So if the US is in a spot, Europe has a major dilemma. Europe needs the increase to IMF funds because it needs the rest of the world, via the IMF, to help bail out Eastern Europe. Western European banks are on the hook for huge loans to the developing East, and those loans are seriously under threat. But if the only way this can be achieved is to give the BRICs more voting power and/or issue SDR bonds then both ways Europe loses.
It is thus also no surprise that France has suggested the remaining US$200bn of unpledged emergency funds could come from the US, EU and Japan all upping their contributions from US$100bn to US$160bn, with China adding the last US$20bn.
For China, however, the SDR bond issue is probably a godsend the Chinese did not expect in such a short space of time. China has already slowly been diversifying out of US dollars, but at the same time being careful not to upset the reserve currency. China has, after all, billions invested in US dollars so neither does it want to see the greenback collapse overnight.

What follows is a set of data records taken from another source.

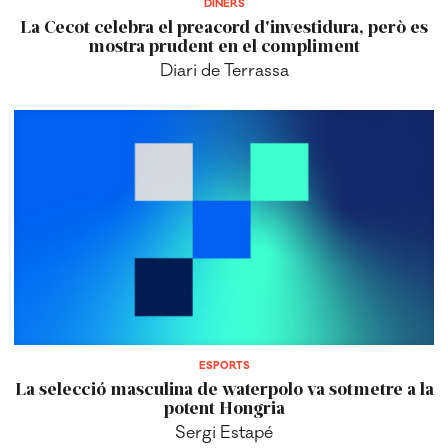
DINERS
La Cecot celebra el preacord d'investidura, però es
mostra prudent en el compliment
Diari de Terrassa
ESPORTS
La selecció masculina de waterpolo va sotmetre a la
potent Hongria
Sergi Estapé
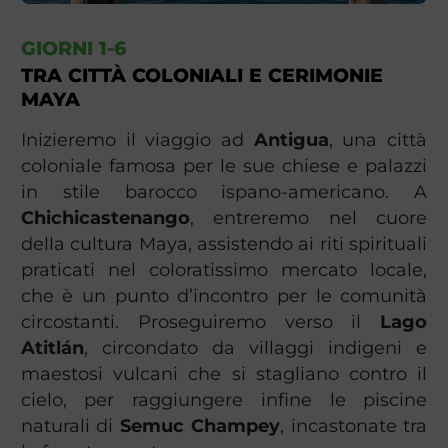
GIORNI 1-6
TRA CITTÀ COLONIALI E CERIMONIE
MAYA
Inizieremo il viaggio ad
Antigua
, una città
coloniale famosa per le sue chiese e palazzi
in stile barocco ispano-americano. A
Chichicastenango
, entreremo nel cuore
della cultura Maya, assistendo ai riti spirituali
praticati nel coloratissimo mercato locale,
che è un punto d’incontro per le comunità
circostanti. Proseguiremo verso il
Lago
Atitlán
, circondato da villaggi indigeni e
maestosi vulcani che si stagliano contro il
cielo, per raggiungere infine le piscine
naturali di
Semuc Champey
, incastonate tra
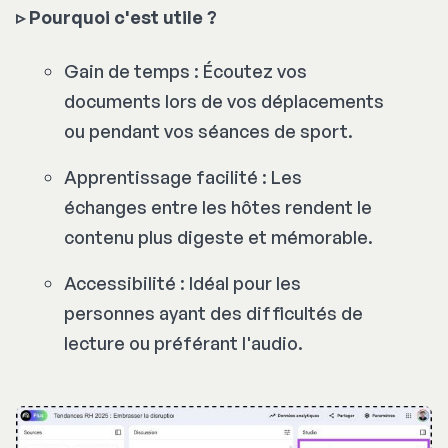
▹
Pourquoi c'est utile ?
Gain de temps : Écoutez vos
documents lors de vos déplacements
ou pendant vos séances de sport.
Apprentissage facilité : Les
échanges entre les hôtes rendent le
contenu plus digeste et mémorable.
Accessibilité : Idéal pour les
personnes ayant des difficultés de
lecture ou préférant l'audio.​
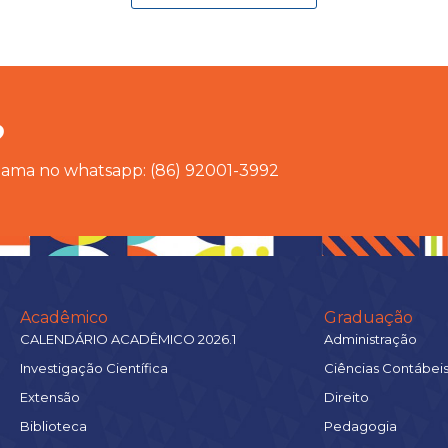
?
chama no whatsapp: (86) 92001-3992
Acadêmico
Graduação
CALENDÁRIO ACADÊMICO 2026.1
Administração
Investigação Científica
Ciências Contábei
Extensão
Direito
Biblioteca
Pedagogia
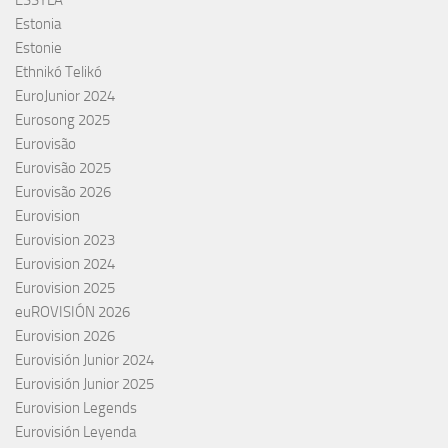
ESSYLA
Estonia
Estonie
Ethnikó Telikó
EuroJunior 2024
Eurosong 2025
Eurovisão
Eurovisão 2025
Eurovisão 2026
Eurovision
Eurovision 2023
Eurovision 2024
Eurovision 2025
euROVISIÓN 2026
Eurovision 2026
Eurovisión Junior 2024
Eurovisión Junior 2025
Eurovision Legends
Eurovisión Leyenda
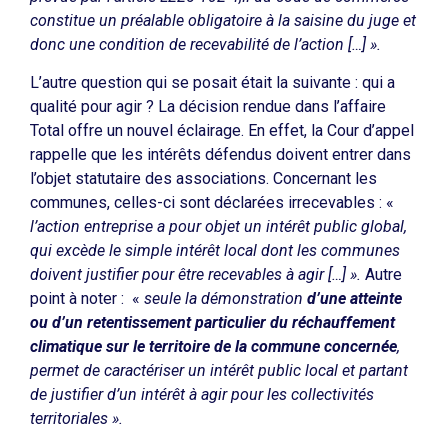
constitue un préalable obligatoire à la saisine du juge et
donc une
condition de recevabilité de l’action […] ».
L’autre question qui se posait était la suivante : qui a
qualité pour agir ? La décision rendue dans l’affaire
Total offre un nouvel éclairage. En effet, la Cour d’appel
rappelle que les intérêts défendus doivent entrer dans
l’objet statutaire des associations. Concernant les
communes, celles-ci sont déclarées irrecevables : «
l’action entreprise a pour objet un intérêt public global,
qui excède le simple intérêt local dont les communes
doivent justifier pour être recevables à agir […] ».
Autre
point à noter :
«
seule la démonstration
d’une atteinte
ou d’un retentissement particulier du réchauffement
climatique sur le territoire de la commune concernée
,
permet de caractériser un intérêt public local et partant
de justifier d’un intérêt à agir pour les collectivités
territoriales ».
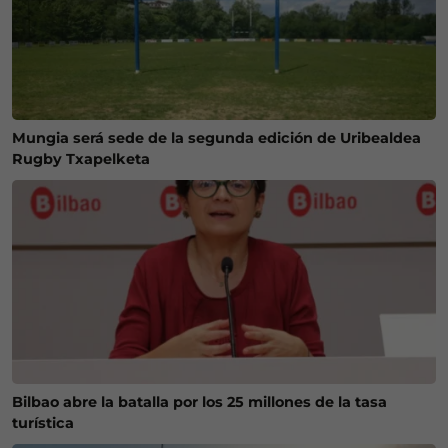
Mungia será sede de la segunda edición de Uribealdea
Rugby Txapelketa
Bilbao abre la batalla por los 25 millones de la tasa
turística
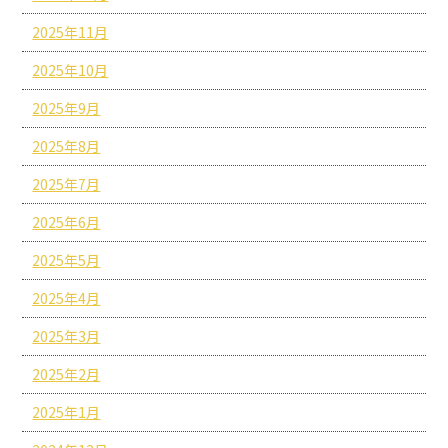
2025年11月
2025年10月
2025年9月
2025年8月
2025年7月
2025年6月
2025年5月
2025年4月
2025年3月
2025年2月
2025年1月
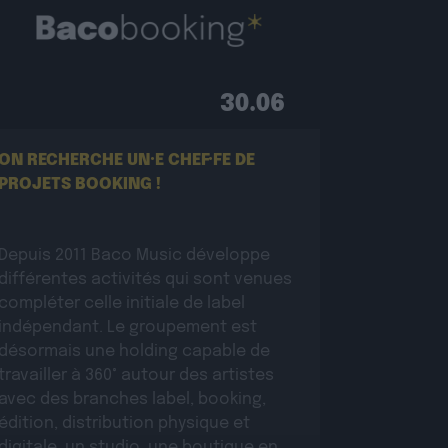
30.06
ON RECHERCHE UN·E CHEF·FE DE
PROJETS BOOKING !
Depuis 2011 Baco Music développe
différentes activités qui sont venues
compléter celle initiale de label
indépendant. Le groupement est
désormais une holding capable de
travailler à 360° autour des artistes
avec des branches label, booking,
édition, distribution physique et
digitale, un studio, une boutique en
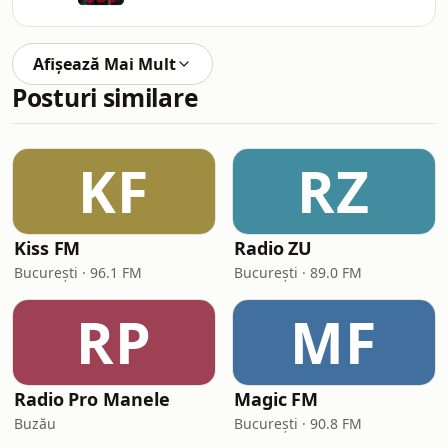
Afișează Mai Mult
Posturi similare
KF
RZ
Kiss FM
Radio ZU
București · 96.1 FM
București · 89.0 FM
RP
MF
Radio Pro Manele
Magic FM
Buzău
București · 90.8 FM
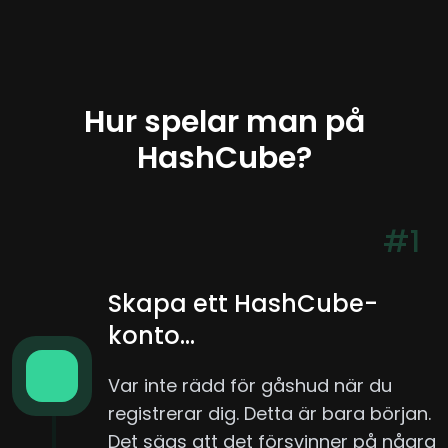
Hur spelar man på
HashCube?
#1
Skapa ett HashCube-
konto...
Var inte rädd för gåshud när du
registrerar dig. Detta är bara början.
Det sägs att det försvinner på några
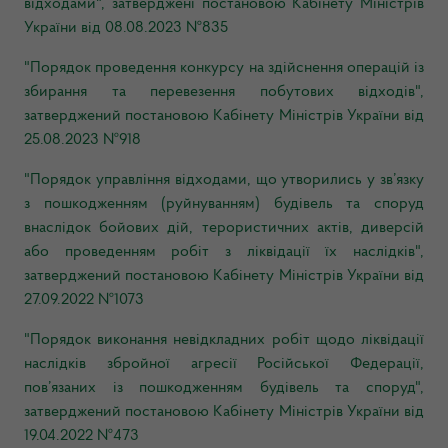
відходами", затверджені постановою Кабінету Міністрів
України від 08.08.2023 №835
"Порядок проведення конкурсу на здійснення операцій із
збирання та перевезення побутових відходів",
затверджений постановою Кабінету Міністрів України від
25.08.2023 №918
"Порядок управління відходами, що утворились у зв’язку
з пошкодженням (руйнуванням) будівель та споруд
внаслідок бойових дій, терористичних актів, диверсій
або проведенням робіт з ліквідації їх наслідків",
затверджений постановою Кабінету Міністрів України від
27.09.2022 №1073
"
Порядок виконання невідкладних робіт щодо ліквідації
наслідків збройної агресії Російської Федерації,
пов’язаних із пошкодженням будівель та споруд",
затверджений постановою Кабінету Міністрів України від
19.04.2022 №473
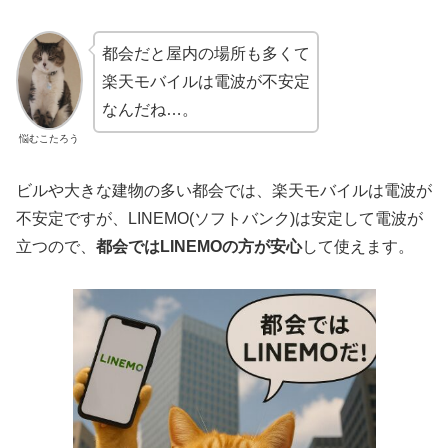
都会だと屋内の場所も多くて
楽天モバイルは電波が不安定
なんだね…。
悩むこたろう
ビルや大きな建物の多い都会では、楽天モバイルは電波が
不安定ですが、LINEMO(ソフトバンク)は安定して電波が
立つので、
都会ではLINEMOの方が安心
して使えます。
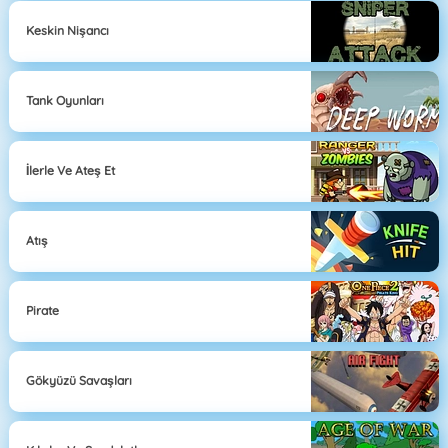
Keskin Nişancı
Tank Oyunları
İlerle Ve Ateş Et
Atış
Pirate
Gökyüzü Savaşları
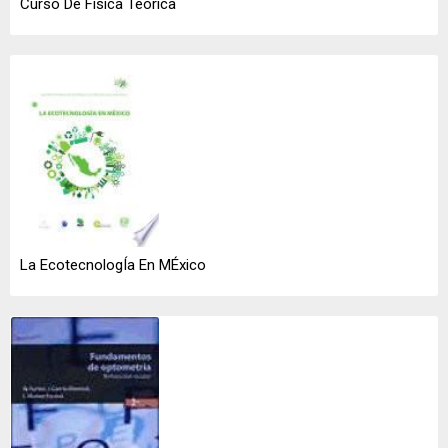
Curso De Física Teórica
La EcotecnologÍa En MÉxico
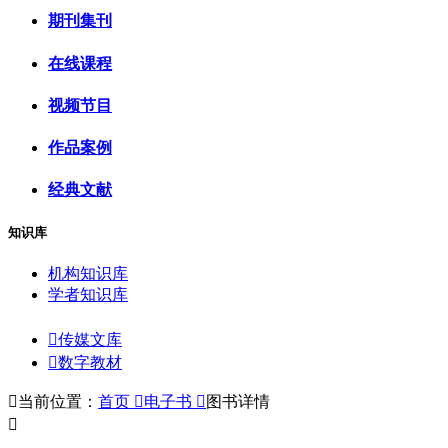
期刊集刊
在线课程
视频节目
作品案例
经典文献
知识库
机构知识库
学者知识库

传媒文库

数字教材

当前位置：
首页

电子书

图书详情

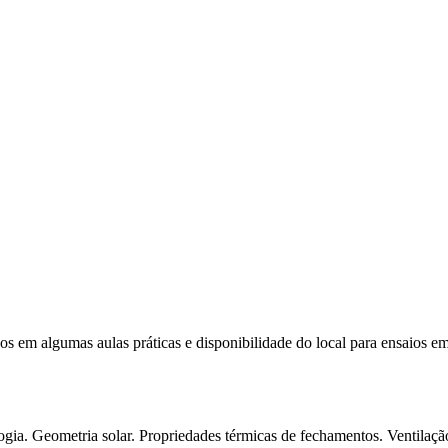
s em algumas aulas práticas e disponibilidade do local para ensaios em 
logia. Geometria solar. Propriedades térmicas de fechamentos. Ventil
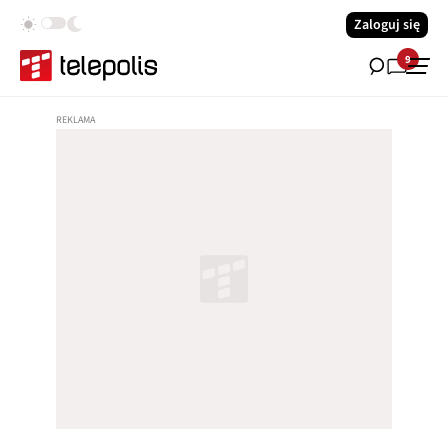
Zaloguj się
9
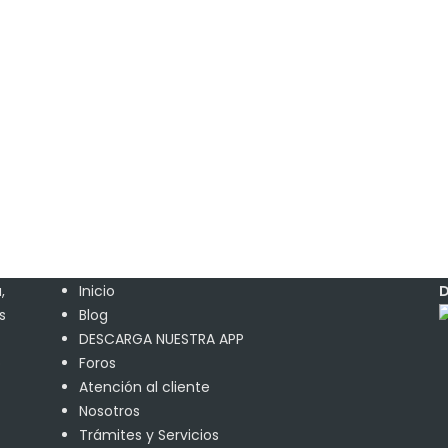
,
Inicio
D
s
Blog
DESCARGA NUESTRA APP
o
Foros
Atención al cliente
Nosotros
Trámites y Servicios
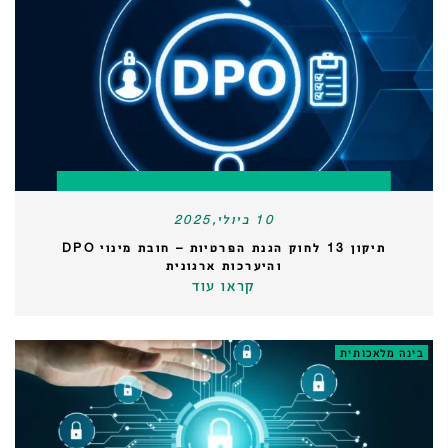
10 ביולי,2025
תיקון 13 לחוק הגנת הפרטיות – חובת מינוי DPO
והיערכות ארגונית
קראו עוד
בינה מלאכותית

What China can do is redirect new reserves. On Friday, China announced its current account surplus had jumped from US$371.8bn in 2007 to US$426.1bn in 2008. Its foreign exchange reserves totalled US$1.954 trillion at the end of March 2009, up from US$1.946 trillion in December. China has stopped exclusively buying US dollar debt and has begun diversifying into other assets.
Those assets include euro and yen, as well as hard commodities like copper, foreign mines and mining companies (think OZ, Rio Tinto) and, apparently, gold.
According to a report issued by a Chinese newsagency on Friday, China has increased its gold reserves to 1054 tonnes. That’s 76% more than the 600 tonnes reported at the end of March – a figure which has remained unchanged since 2002. The figure makes China the world’s fifth largest holder of gold, ahead of Switzerland. And all achieved without the rest of the world even knowing about it.
The assumption is that China has avoided buying any gold in the traditional international market so as not to inflate the price. China is, after all, the world’s largest producer of gold, representing 12.2% of world output. It recently overtook the US with 9.9%. Beyond that, it is assumed the Chinese authorities have been buying up metal from domestic sources such as scrap, and otherwise on the Shanghai gold market. While US dollar gold has been wavering, the Shanghai gold price has pushed up to levels which usually see demand fall away. But traders in Hong Kong report the Shanghai market remains well-bid by an “unknown” buyer.
The world has long been expecting China to lift its proportion of gold reserves. This is one reason, among others, there are plenty of gold bulls out there. The “old world” holds the majority of the world’s gold reserves, most of which ended up in Fort Knox under the Bretton Woods agreement. That agreement saw the world’s major economies of the day peg their currencies to the US dollar which in turn was pegged to gold. Bretton Woods was abandoned in 1971, and today European central banks agree to sell gold reserves only under a quota system.
Gold was once the representation of economic and thus currency power. China chose to peg its currency to the US dollar to avoid the mistakes by the Asian tiger economies in the 1990s which led to the Asian Currency Crisis. Now it is trying to carefully ease itself away from the peg, but not too quickly as to impact severely on its own export industry. The G7 is encouraging China to revalue the renminbi so as to bring greater balance to world trade.
Gold has now regained its status as the safe haven, and the more a currency is backed by gold the safer it is. This concept is not lost on China. China is becoming more and more powerful by the day.
How’s your Mandarin?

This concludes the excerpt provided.